Charlottes und Bobs Staunen hat einiges mit dem zu tun, was die Kulturwissenschaftlerin Aleida Assmann einmal mit dem Begriff der „wilden Semiose“ beschrieb. Statt sich im Prozess der Bedeutungsbildung aufzulösen, drängt die Beschaffenheit der Zeichen in den Vordergrund. Sie bietet sich einem „langen, faszinierten Blick“ dar, mithin einer Art der Betrachtung, die nicht zum Sinn durchdringt, sondern sich an der Materialität der Zeichen erfreut. Damit wird ein Automatismus außer Kraft gesetzt. Denn solange die Zeichen nicht entziffert werden, wird auch deren Gestalt nicht zugunsten der Bedeutung unterdrückt. Implizit steckt darin so etwas wie ein Lesevorschlag fürs Kino: Wer mit dem langen, faszinierten Blick, mit dem Bob und Charlotte auf Tokio schauen, Filme ansieht, kann sich ihrer Farbigkeit, ihrem Licht und ihrem Pulsieren anheimgeben, und das ist viel aufregender, als immer schon zu wissen, worum es geht und was das zu bedeuten hat.

Dazu passt, dass „Lost in Translation“ eine vielgestaltige Landschaft der Gefühle schafft, wie man sie selten im Kino sieht. Über die langweilige Geschichte vom alten Mann und der jungen Frau weist der Film weit hinaus; was zwischen Bob und Charlotte besteht, ist etwas anderes als körperliche Anziehung, es ist etwas anderes als Freundschaft oder Liebe oder Vatersurrogat, „etwas zwischen all dem“, sagt Sofia Coppola: „was immer Sie sich vorstellen“. Auch hier gilt: Dass dieses Verhältnis undefiniert bleibt, lenkt den Blick doppelt auf seine spezifische Schönheit.

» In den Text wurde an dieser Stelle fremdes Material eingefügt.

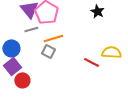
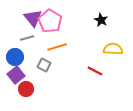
gray line: (31, 29) -> (27, 38), moved
gray square: (48, 51) -> (44, 65), moved
yellow semicircle: (111, 52) -> (113, 49), moved

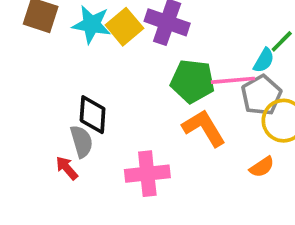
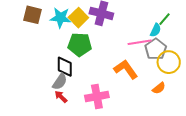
green pentagon: (192, 81) -> (80, 45), moved
gray semicircle: (82, 141) -> (60, 82), turned 54
red arrow: (67, 168) -> (61, 97), moved

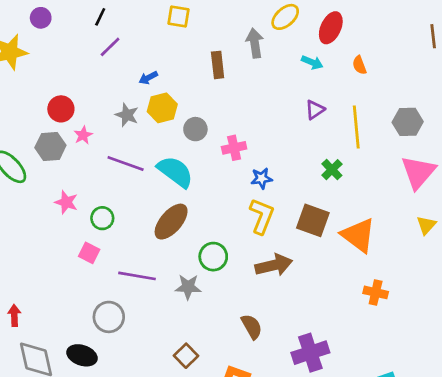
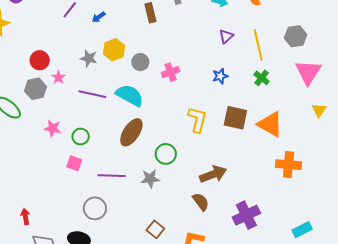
blue arrow: (148, 78) -> (99, 17), moved
green cross: (332, 170) -> (262, 78), moved
blue star: (261, 178) -> (220, 76), moved
brown arrow: (274, 265) -> (213, 174), moved
orange cross: (376, 292) -> (288, 165), size x1.4

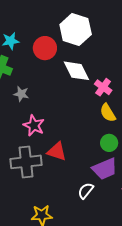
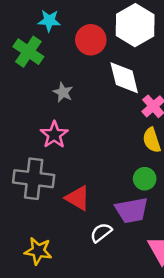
gray star: (21, 94) -> (63, 92), moved
red triangle: (57, 151) -> (78, 198), moved

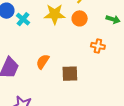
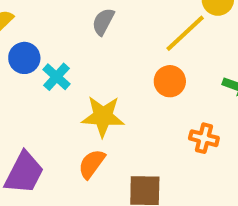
yellow star: (55, 14) -> (103, 116), moved

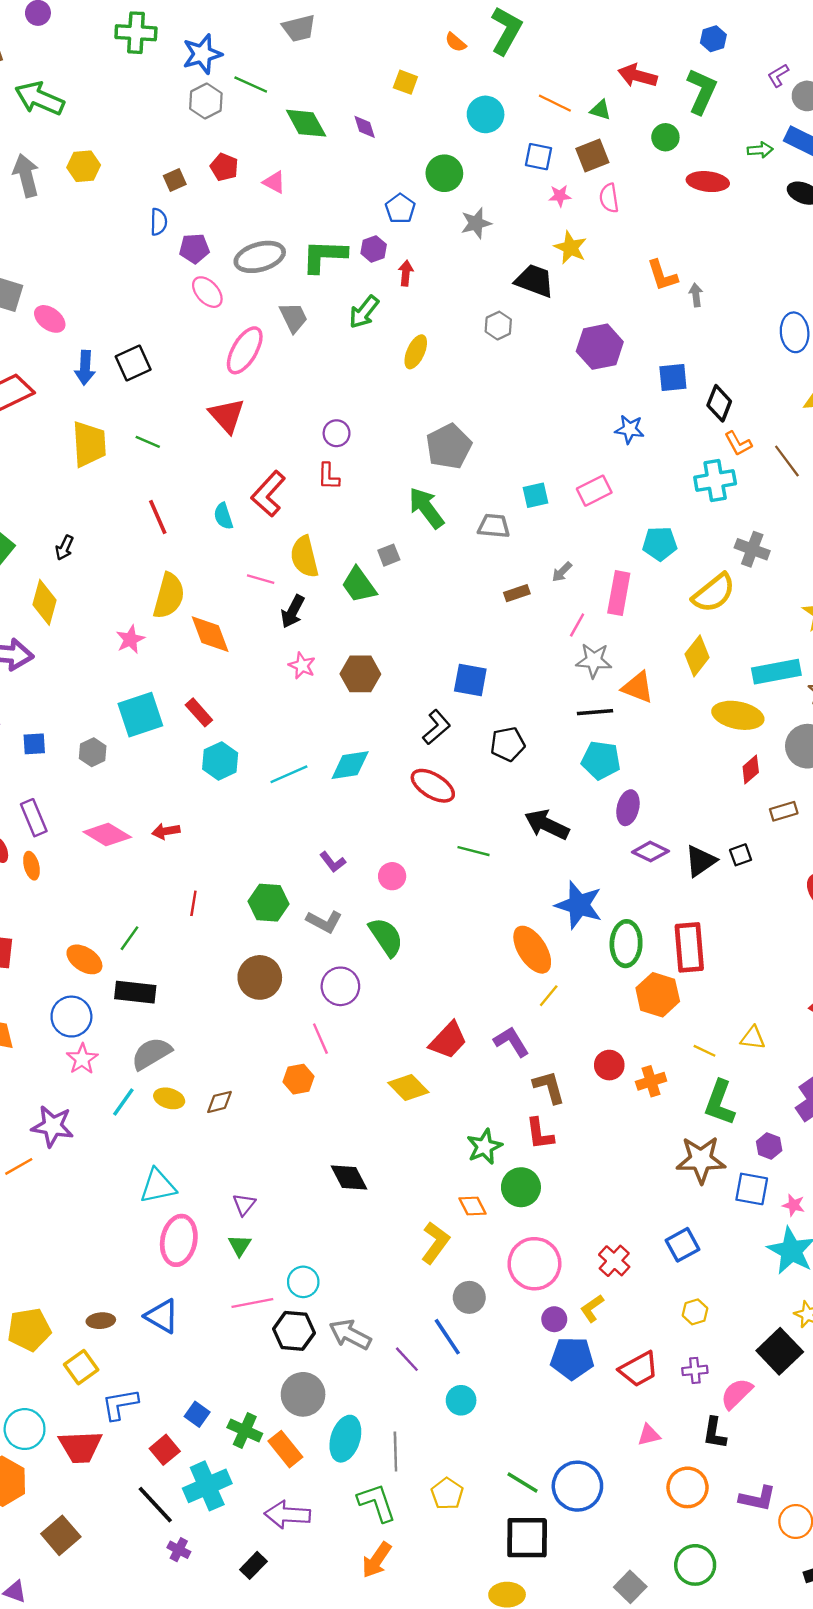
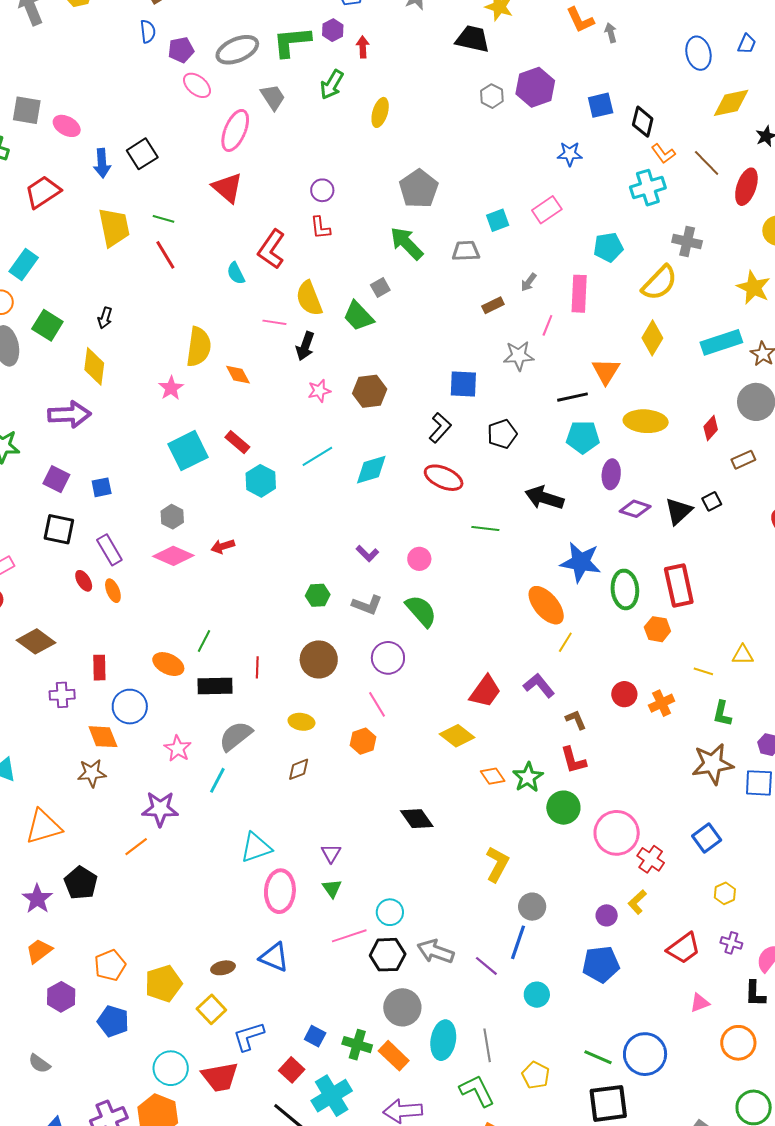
gray hexagon: (498, 326) -> (492, 96), moved
red line: (158, 517) -> (165, 255), moved
orange diamond: (210, 634) -> (238, 375), size x0.7
gray star: (594, 660) -> (519, 356), moved
pink star: (302, 666) -> (319, 391), turned -30
orange triangle: (638, 687) -> (606, 371), turned 48
yellow ellipse: (738, 715) -> (646, 421), moved
gray hexagon: (93, 752) -> (172, 517), moved
cyan line: (289, 774) -> (317, 456), moved
red line: (193, 903) -> (257, 667), moved
green hexagon: (268, 903) -> (318, 595), size x0.7
orange hexagon: (658, 995) -> (657, 629), size x0.7
blue circle: (71, 1017) -> (130, 707), moved
brown L-shape: (549, 1087) -> (576, 720), size x0.7
yellow ellipse: (169, 1098) -> (301, 722), moved
green L-shape: (720, 1103) -> (722, 714), size x0.7
orange diamond: (472, 1206) -> (493, 776), moved
pink circle: (534, 1264) -> (617, 833), moved
blue line: (447, 1337) -> (518, 942), turned 60
blue pentagon: (572, 1358) -> (601, 964), moved
purple cross: (695, 1370) -> (731, 943), turned 30

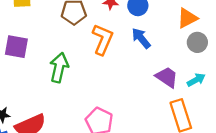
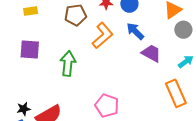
orange L-shape: (103, 39) -> (102, 36), turned 32
purple trapezoid: (167, 77) -> (151, 53), moved

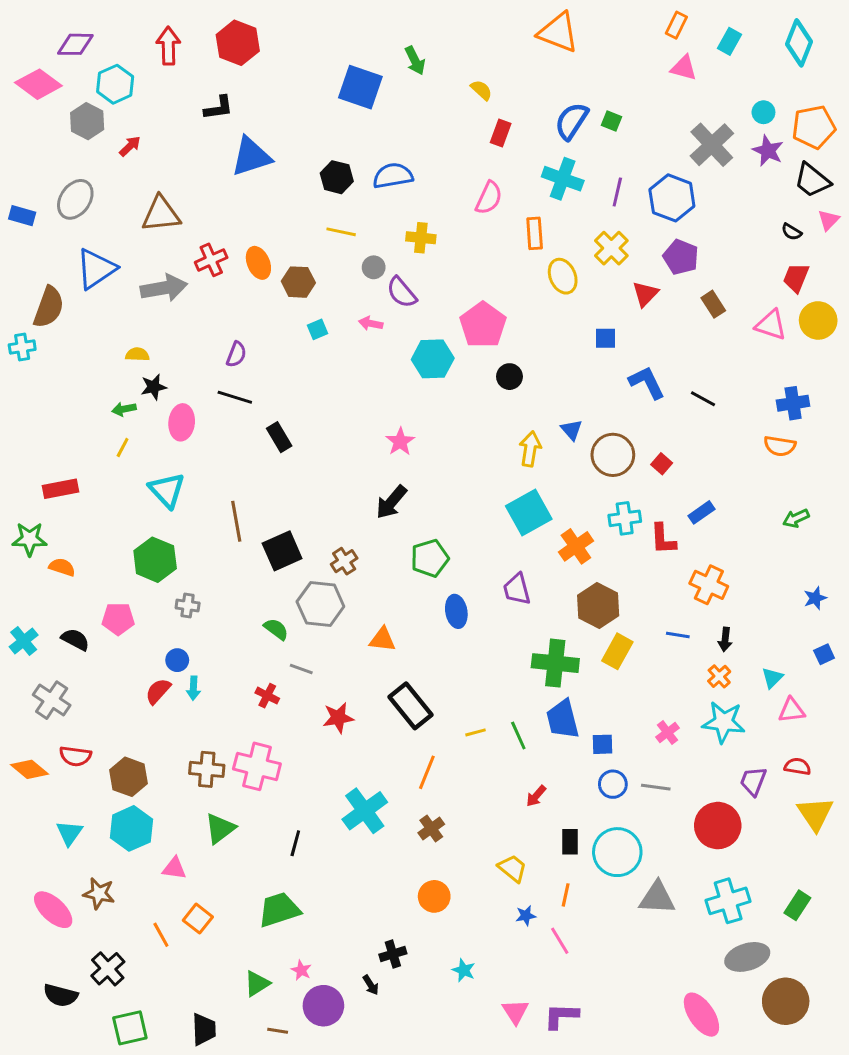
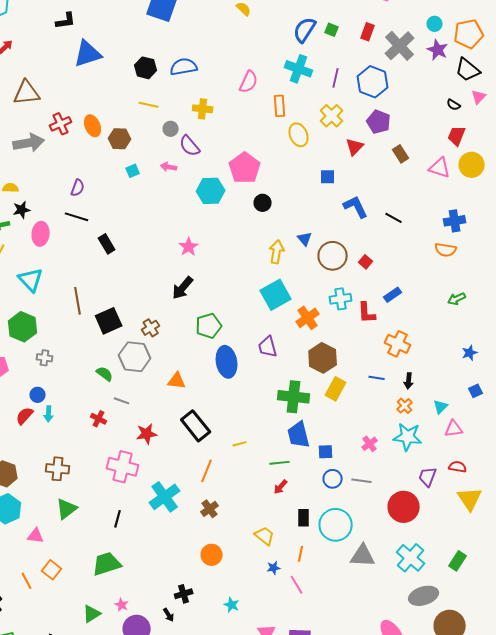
red rectangle: (501, 133) -> (368, 32), moved
blue ellipse: (456, 611) -> (227, 362), size x1.4
green line: (518, 735) -> (280, 463), moved, turned -72
pink cross: (257, 766) -> (123, 467), moved
cyan cross: (728, 901) -> (411, 558), turned -32

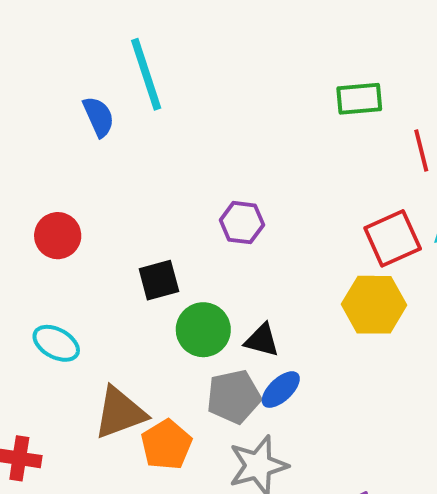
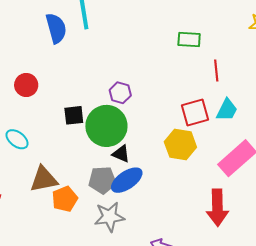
blue semicircle: (99, 117) -> (56, 28), size x1.4
green circle: (203, 330) -> (106, 126), moved, size x1.5
blue ellipse: (281, 390) -> (127, 180), size x1.5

„Lost in Translation“ mischt den komödiantischen Seiten eine große Dosis Melancholie bei. Das Scheitern wohnt in allen Dingen – etwa in einem Laufband im Fitnessraum des Hotels. Bob trainiert, doch das Band steigert die Geschwindigkeit wie einst das Fließband in „Moderne Zeiten“. Seine Beine müssen einem unwahrscheinlichen Rhythmus verfallen, bevor ihm der Absprung gelingt. Das Missverständnis, das sich hier zwischen Mensch und Maschine auftut, ist grundlegend, es markiert den Riss, der zwischen dem Subjekt und dessen Umwelt sich öffnet. Lost in Translation: Das heißt mehr, als dass bei der Übertragung von der einen in die andere Sprache etwas verloren geht; es heißt auch, dass in der Kommunikation von Mensch und Welt etwas Grundlegendes misslingt. Verzweifeln jedoch muss man über diesen Fehler im Bau der Welt nicht, solange man darüber lacht.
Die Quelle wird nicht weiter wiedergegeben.